I’ve been trying to wrap my head around autograd for a while now. From what I’ve learned about automatic differentiation in class, it is possible to compute the gradient of functions written with code even when doing overwrites, for loops, etc… Additionally, the autograd tutorial states:

The autograd package provides automatic differentiation for all operations on Tensors.

However, I understand that not everything is differentiable (e.g. a black-box function).

I’m currently reimplementing in PyTorch a neural network with a layer that performs a lookup operation in a table with an index derived from a prediction. That is, some floating-point input is rounded and cast as an integer in order to be used as an array index. Here is a mockup of what could be the forward pass of this layer:

    class LookupLayer(Module):
        def __init__(self):
            super().__init__()
            self.lookup_array = torch.arange(10)
            
        def forward(self, x):
            index = torch.round(x).int()
            index = torch.max(0, torch.min(len(self.lookup_array) - 1, index))
            return self.lookup_array[index]

The grad attribute of the parameters of the model for all layers above this one is None, which I assume is due to autograd being unable to compute the derivative of this layer. That makes sense to me, as I don’t think that int() has a derivative.

The author of the paper I am reproducing provides the backward pass implementation of the layer and so I believe that I should now put my layer as a subclass of torch.autograd.Function rather than torch.nn.Module and reimplement the backward pass there myself. Please correct me if I am wrong.

My questions are:

  • Is it trivial to tell if autograd is going to be able to derive the function or not?

  • If the forward pass is correct and if autograd is able to compute a gradient, is this gradient always correct?

I’ve watched this lecture to try to find answers to these questions, but I could not quite understand everything. If you have more resources I would be happy to have them.

That is, some floating-point input is rounded and cast as an integer in order to be used as an array index

I think the resulting gradient is 0 in that case. I think even if you would do something less “excotic” like predicting some output rounding the logits, and then use it to compute the MSE against a target label, it would give you a gradient of 0.

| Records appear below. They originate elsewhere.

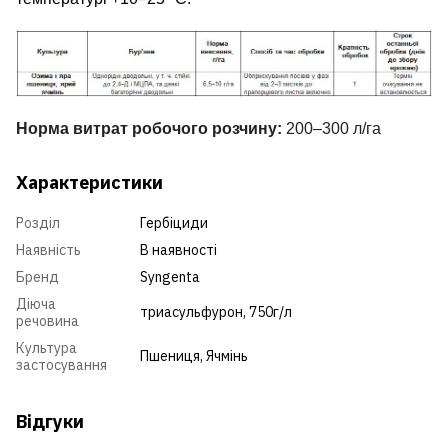
Норма витрат робочого розчину:
200–300 л/га
Характеристики
Розділ
Гербіциди
Наявність
В наявності
Бренд
Syngenta
Діюча
триасульфурон, 750г/л
речовина
Культура
Пшениця
,
Ячмінь
застосування
Відгуки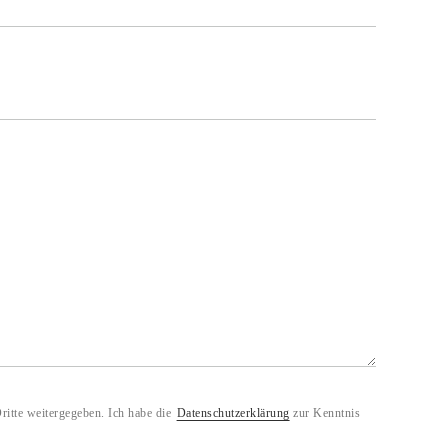
ritte weitergegeben. Ich habe die
Datenschutzerklärung
zur Kenntnis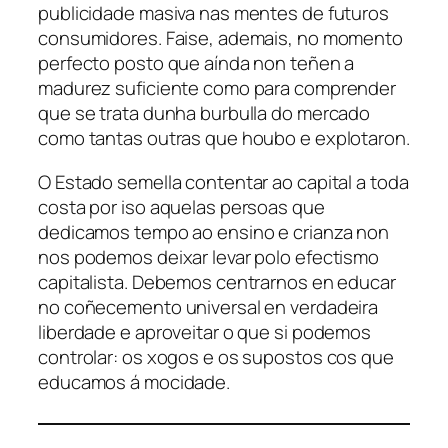
publicidade masiva nas mentes de futuros
consumidores. Faise, ademais, no momento
perfecto posto que aínda non teñen a
madurez suficiente como para comprender
que se trata dunha burbulla do mercado
como tantas outras que houbo e explotaron.
O Estado semella contentar ao capital a toda
costa por iso aquelas persoas que
dedicamos tempo ao ensino e crianza non
nos podemos deixar levar polo efectismo
capitalista. Debemos centrarnos en educar
no coñecemento universal en verdadeira
liberdade e aproveitar o que si podemos
controlar: os xogos e os supostos cos que
educamos á mocidade.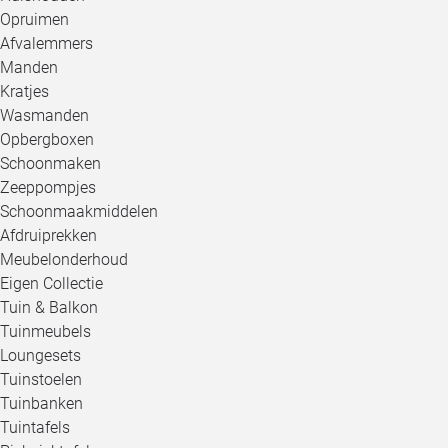
Opruimen
Afvalemmers
Manden
Kratjes
Wasmanden
Opbergboxen
Schoonmaken
Zeeppompjes
Schoonmaakmiddelen
Afdruiprekken
Meubelonderhoud
Eigen Collectie
Tuin & Balkon
Tuinmeubels
Loungesets
Tuinstoelen
Tuinbanken
Tuintafels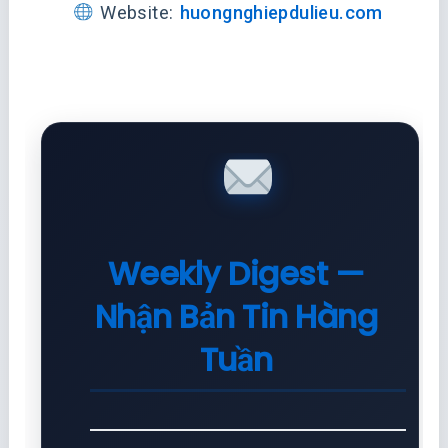
Website:
huongnghiepdulieu.com
Weekly Digest —
Nhận Bản Tin Hàng
Tuần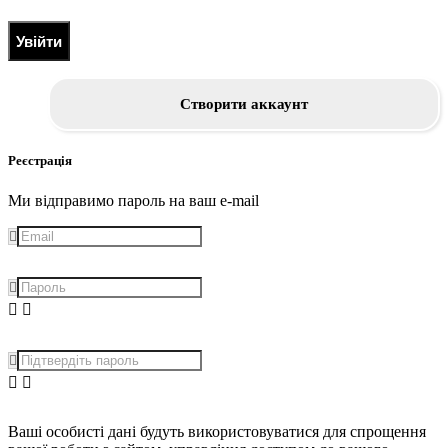
Увійти
Створити аккаунт
Реєстрація
Ми відправимо пароль на ваш e-mail
Ваші особисті дані будуть використовуватися для спрощення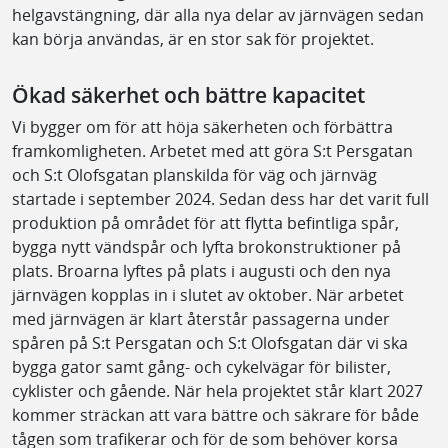
helgavstängning, där alla nya delar av järnvägen sedan
kan börja användas, är en stor sak för projektet.
Ökad säkerhet och bättre kapacitet
Vi bygger om för att höja säkerheten och förbättra
framkomligheten. Arbetet med att göra S:t Persgatan
och S:t Olofsgatan planskilda för väg och järnväg
startade i september 2024. Sedan dess har det varit full
produktion på området för att flytta befintliga spår,
bygga nytt vändspår och lyfta brokonstruktioner på
plats. Broarna lyftes på plats i augusti och den nya
järnvägen kopplas in i slutet av oktober. När arbetet
med järnvägen är klart återstår passagerna under
spåren på S:t Persgatan och S:t Olofsgatan där vi ska
bygga gator samt gång- och cykelvägar för bilister,
cyklister och gående. När hela projektet står klart 2027
kommer sträckan att vara bättre och säkrare för både
tågen som trafikerar och för de som behöver korsa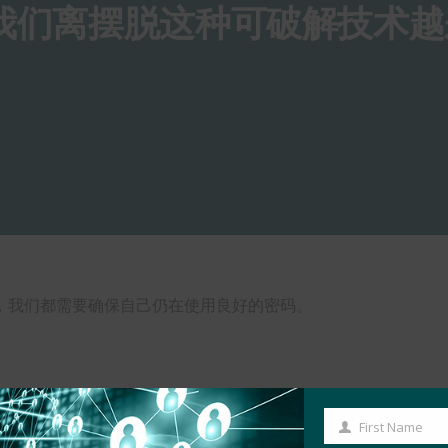
：我们离摆脱这种可破解技术
，我们都需要确保自己仍在使用良好的密码。
First Name
First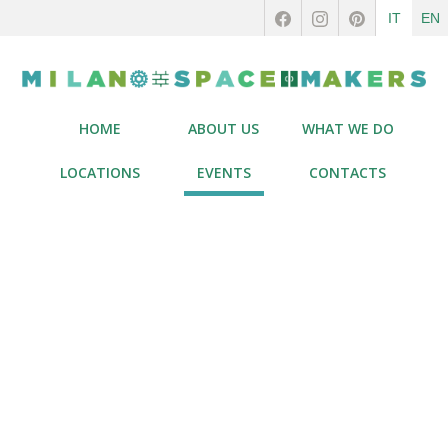
IT
EN
HOME
ABOUT US
WHAT WE DO
LOCATIONS
EVENTS
CONTACTS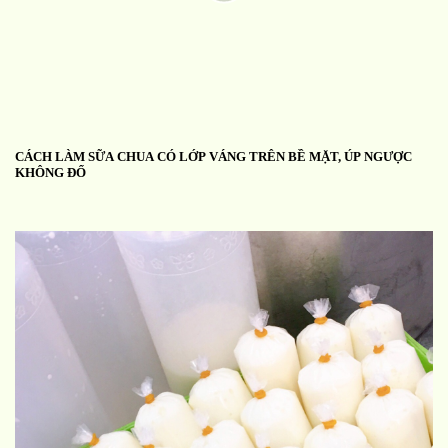
CÁCH LÀM SỮA CHUA CÓ LỚP VÁNG TRÊN BỀ MẶT, ÚP NGƯỢC
KHÔNG ĐỔ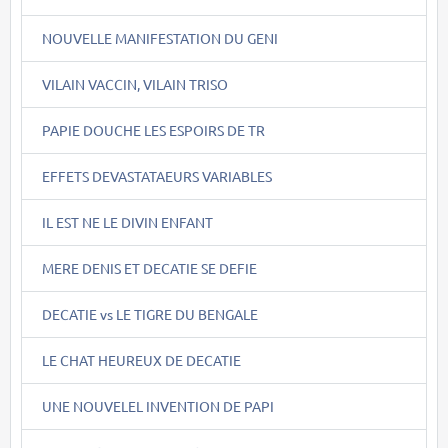
NOUVELLE MANIFESTATION DU GENI
VILAIN VACCIN, VILAIN TRISO
PAPIE DOUCHE LES ESPOIRS DE TR
EFFETS DEVASTATAEURS VARIABLES
IL EST NE LE DIVIN ENFANT
MERE DENIS ET DECATIE SE DEFIE
DECATIE vs LE TIGRE DU BENGALE
LE CHAT HEUREUX DE DECATIE
UNE NOUVELEL INVENTION DE PAPI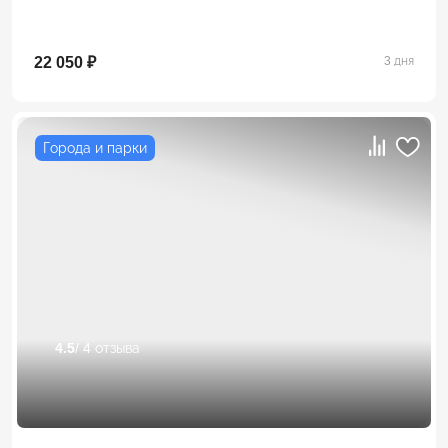
22 050 ₽
3 дня
Города и парки
4.5
/ 4 отзыва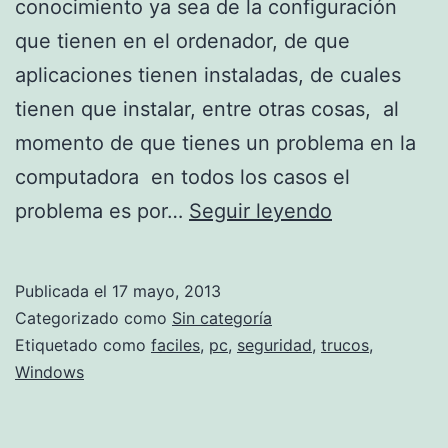
conocimiento ya sea de la configuración
que tienen en el ordenador, de que
aplicaciones tienen instaladas, de cuales
tienen que instalar, entre otras cosas, al
momento de que tienes un problema en la
computadora en todos los casos el
Como
problema es por…
Seguir leyendo
tener
mayor
Publicada el
17 mayo, 2013
seguridad
Categorizado como
Sin categoría
en
Etiquetado como
faciles
,
pc
,
seguridad
,
trucos
,
Windows
la
PC
con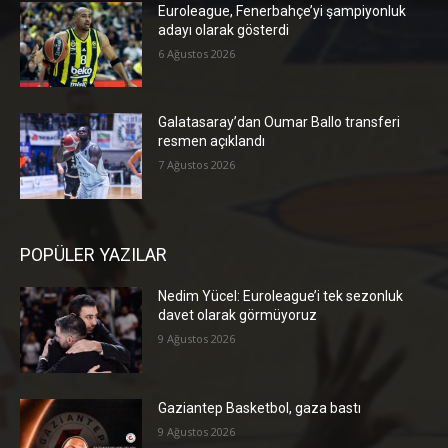
Euroleague, Fenerbahçe’yi şampiyonluk
adayı olarak gösterdi
6 Ağustos 2026
Galatasaray’dan Oumar Ballo transferi
resmen açıklandı
7 Ağustos 2026
POPÜLER YAZILAR
Nedim Yücel: Euroleague’i tek sezonluk
davet olarak görmüyoruz
9 Ağustos 2026
Gaziantep Basketbol, gaza bastı
9 Ağustos 2026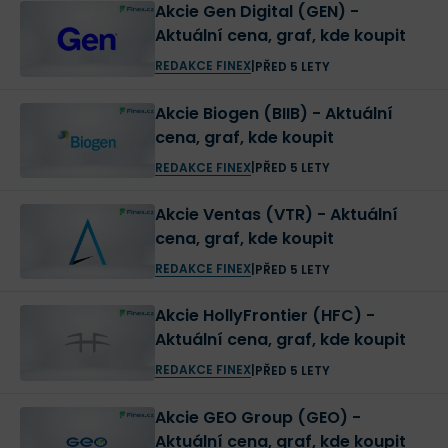
Akcie Gen Digital (GEN) -
Aktuální cena, graf, kde koupit
REDAKCE FINEX
|
PŘED 5 LETY
Akcie Biogen (BIIB) - Aktuální
cena, graf, kde koupit
REDAKCE FINEX
|
PŘED 5 LETY
Akcie Ventas (VTR) - Aktuální
cena, graf, kde koupit
REDAKCE FINEX
|
PŘED 5 LETY
Akcie HollyFrontier (HFC) -
Aktuální cena, graf, kde koupit
REDAKCE FINEX
|
PŘED 5 LETY
Akcie GEO Group (GEO) -
Aktuální cena, graf, kde koupit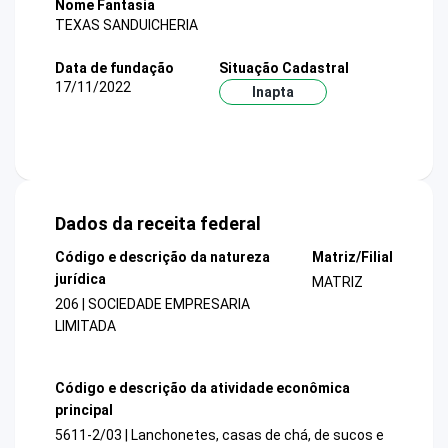
Nome Fantasia
TEXAS SANDUICHERIA
Data de fundação
Situação Cadastral
17/11/2022
Inapta
Dados da receita federal
Código e descrição da natureza
Matriz/Filial
jurídica
MATRIZ
206 | SOCIEDADE EMPRESARIA
LIMITADA
Código e descrição da atividade econômica
principal
5611-2/03 | Lanchonetes, casas de chá, de sucos e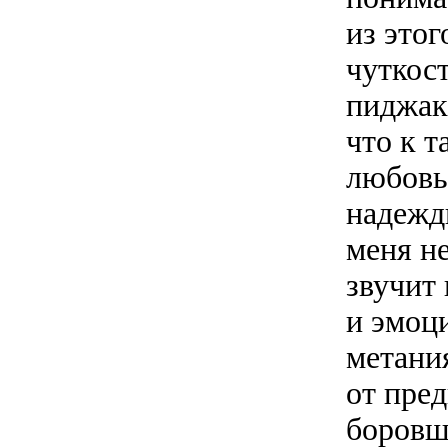
из этог
чуткост
пиджак
что к т
любовь
надежды
меня н
звучит
и эмоц
метания
от пре
боровш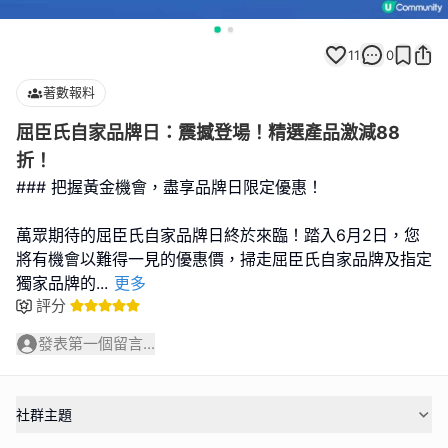
11
0
著數報料
屈臣氏自家品牌日：震撼登場！精選產品激減88
折！
### 把握黃金機會，盡享品牌日限定優惠！
萬眾期待的屈臣氏自家品牌日終於來臨！踏入6月2日，您
將有機會以難得一見的優惠價，掃走屈臣氏自家品牌及指定
獨家品牌的
...
更多
評分
發表第一個留言...
社群主題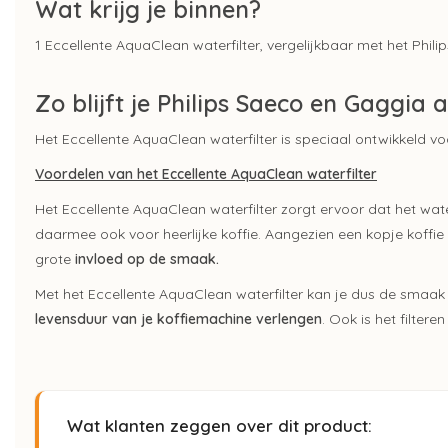
Wat krijg je binnen?
1 Eccellente AquaClean waterfilter, vergelijkbaar met het Phil
Zo blijft je Philips Saeco en Gaggia a
Het Eccellente AquaClean waterfilter is speciaal ontwikkeld v
Voordelen van het Eccellente AquaClean waterfilter
Het Eccellente AquaClean waterfilter zorgt ervoor dat het wa
daarmee ook voor heerlijke koffie. Aangezien een kopje koffie 
grote
invloed op de smaak.
Met het Eccellente AquaClean waterfilter kan je dus de smaak
levensduur van je koffiemachine verlengen
. Ook is het filter
Wat klanten zeggen over dit product: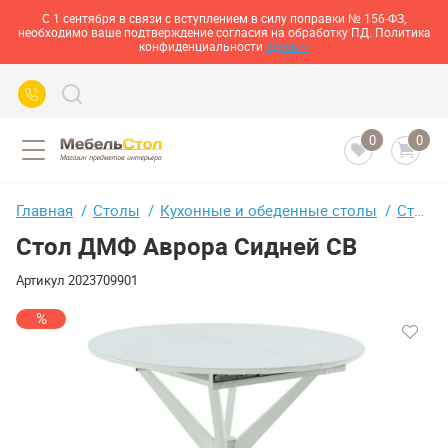
С 1 сентября в связи с вступлением в силу поправки № 156-ФЗ,
необходимо ваше подтверждение согласия на обработку ПД. Политика
конфиденциальности
здесь>>
0
0
Главная
Столы
Кухонные и обеденные столы
Стол ДМФ Аврора Сидней СВ
Стол ДМФ Аврора Сидней СВ
Артикул
2023709901
%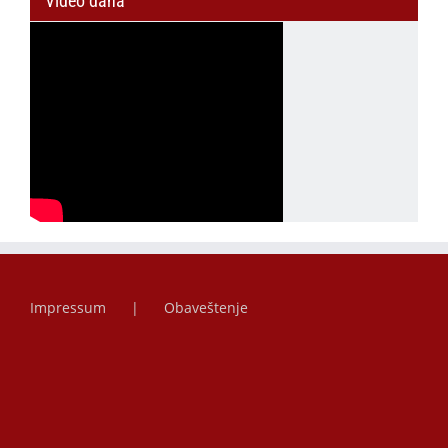
Video dana
Impressum
Obaveštenje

From what I’ve learned about automatic differentiation in class, it is possible to compute the gradient of functions written with code even when doing overwrites

I am by no means an expert in how autodiff is implemented, but I think I heard somewhere that everything in a computer should be differentiable because you can decompose everything into atomic operations (basically additions). But I am not sure that it’s implemented like that in the autodiff submodule. I have actually no idea how it’s implemented in PyTorch’s submodule, but if I had to speculate, based on what I’ve seen, it’s really manually defined for certain operations.

Hi,

For your first question, no there is no way at the moment. But it is quite “obvious” which function won’t give you usefull gradients. In particular functions that are piecewise constant (rounding, indexing etc) will give an almost always zero gradient and so won’t be useful.

For your second question: the autograd engine is based on the chain rule:

If you have f and g two differentiable functions, and you do y=f(x) and z=g(y), then you have dx/dz = dx/dy * dy/dz.

You can apply this multiple times until each derivative is only computed for an “elementary” function.
Then you simply need to implement the derivatives of these elementary functions and you get the derivative for the whole succession of functions.

So the gradients computed by pytorch will alway be correct as long as the condition above “f and g are differentiable” is valid. If they are not, it can break (or not break) in many unexpected ways and hells ensues :smiling_imp:
In practice it should behave properly for these cases as well but you can find single points where the computed gradient will be wrong (and we cannot detect that automatically…)

Do I understood it correctly, that even if I didn’t specified a backward function the autograd would be able to provide derivates w.r.t. inputs of that function?